→ **Task directions**: Below are some records; quote exactly the lines from the one that contains "cancellation of stage show in" through the one that contains "unable to travel to the event as he did not", inclusive, and no others.
[Opening Exercise materials section]
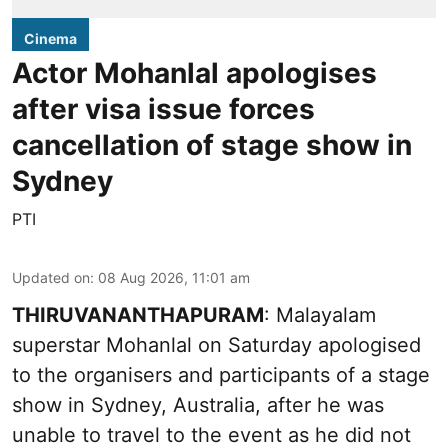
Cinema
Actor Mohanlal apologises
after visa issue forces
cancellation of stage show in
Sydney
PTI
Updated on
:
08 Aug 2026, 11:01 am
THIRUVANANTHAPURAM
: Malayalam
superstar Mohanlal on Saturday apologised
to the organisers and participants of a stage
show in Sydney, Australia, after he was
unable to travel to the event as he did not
[Closing Exercise materials section]
[Opening Exercise materials section]
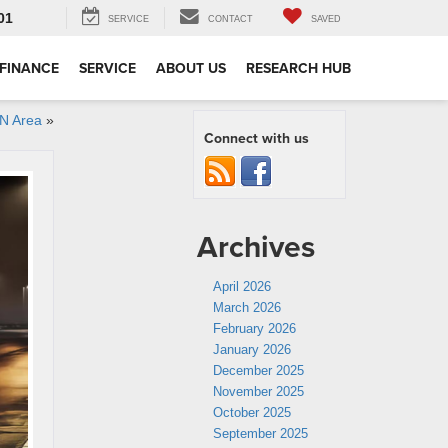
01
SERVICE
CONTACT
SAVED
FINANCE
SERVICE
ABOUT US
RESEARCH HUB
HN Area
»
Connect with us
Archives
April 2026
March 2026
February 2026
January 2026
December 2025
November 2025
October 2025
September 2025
[Closing Exercise materials section]
→ **Response to this task**:
cancellation of stage show in
Sydney
PTI
Updated on
:
08 Aug 2026, 11:01 am
THIRUVANANTHAPURAM
: Malayalam
superstar Mohanlal on Saturday apologised
to the organisers and participants of a stage
show in Sydney, Australia, after he was
unable to travel to the event as he did not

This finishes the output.